Report Raised Red Flags About Infrastructure Before Collapse

Email a Friend
Emergency personnel carry people away from the site of a 5-alarm fire in the Bronx after two buildings exploded in East Harlem on March 12, 2014.

As officials investigate whether a gas leak caused the fiery explosion in Harlem Wednesday, a new report raises concerns about the city's aging infrastructure.

The explosion and collapse of the two buildings came just one day after a report from the Center for an Urban Future found many items such as water mains, subways, roads and public buildings, in need of serious repair.

Jonathan Bowles, executive director of the center said it's rare that aging infrastructure leads to disaster on this scale but some parts of the city's gas system aren't in good shape.

"There's a ton of cast iron gas mains all over the city, and they're not leading to these kind of disasters every day or every week" he said, "But there are a lot of leaks."

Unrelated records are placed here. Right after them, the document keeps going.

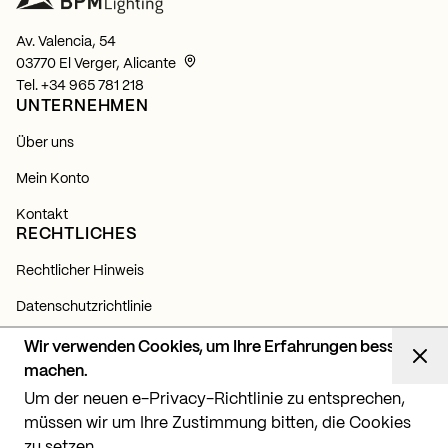
Av. Valencia, 54
03770 El Verger, Alicante
Tel.
+34 965 781 218
UNTERNEHMEN
Über uns
Mein Konto
Kontakt
RECHTLICHES
Rechtlicher Hinweis
Datenschutzrichtlinie
Cookie-Richtlinie
Wir verwenden Cookies, um Ihre Erfahrungen besser
NEWSLETTER
machen.
Um der neuen e-Privacy-Richtlinie zu entsprechen,
Abonnieren Sie sich und erfahren Sie alles über unsere
Neuigkeiten, Produkte und Lichtprojekte.
müssen wir um Ihre Zustimmung bitten, die Cookies
zu setzen.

The report found that more than half of the city's gas lines are made up of cast iron or unprotected steel—the most leak-prone material. At a replacement cost of $2 million to $8 million per mile and more than a thousand miles under ConEd's portfolio, replacing the old pipes would be very expensive.

"It's probably not realistic to expect all that to be done," said Bowles, "but we do think there could be an acceleration of the replacement of these gas mains."